_Try it:_
Locate the line containing "Catorze anys sense co" in the data below. Reproduce it and every following line up to the end, exactly as given.

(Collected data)
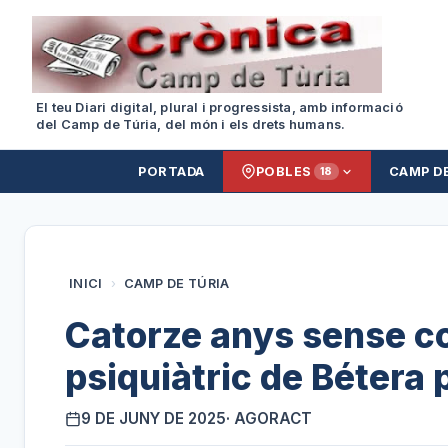
El teu Diari digital, plural i progressista, amb informació
del Camp de Túria, del món i els drets humans.
PORTADA
POBLES
CAMP D
18
INICI
›
CAMP DE TÚRIA
Catorze anys sense co
psiquiàtric de Bétera 
9 DE JUNY DE 2025
· AGORACT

_Written answer:_
Catorze anys sense co
psiquiàtric de Bétera 
9 DE JUNY DE 2025
· AGORACT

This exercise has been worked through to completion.